• Task statement: All the data below goes into the copy word for word, but the pictures don't.

• Source data:
========================================
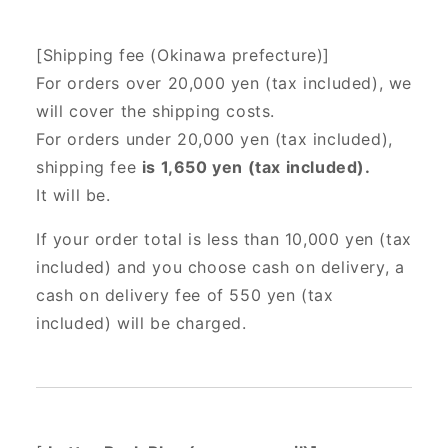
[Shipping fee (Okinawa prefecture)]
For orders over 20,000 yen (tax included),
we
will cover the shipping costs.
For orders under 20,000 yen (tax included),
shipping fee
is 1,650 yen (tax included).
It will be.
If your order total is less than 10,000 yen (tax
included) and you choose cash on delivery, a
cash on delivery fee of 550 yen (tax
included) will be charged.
========================================
• Expected answer:
[Shipping fee (Okinawa prefecture)]
For orders over 20,000 yen (tax included),
we
will cover the shipping costs.
For orders under 20,000 yen (tax included),
shipping fee
is 1,650 yen (tax included).
It will be.
If your order total is less than 10,000 yen (tax
included) and you choose cash on delivery, a
cash on delivery fee of 550 yen (tax
included) will be charged.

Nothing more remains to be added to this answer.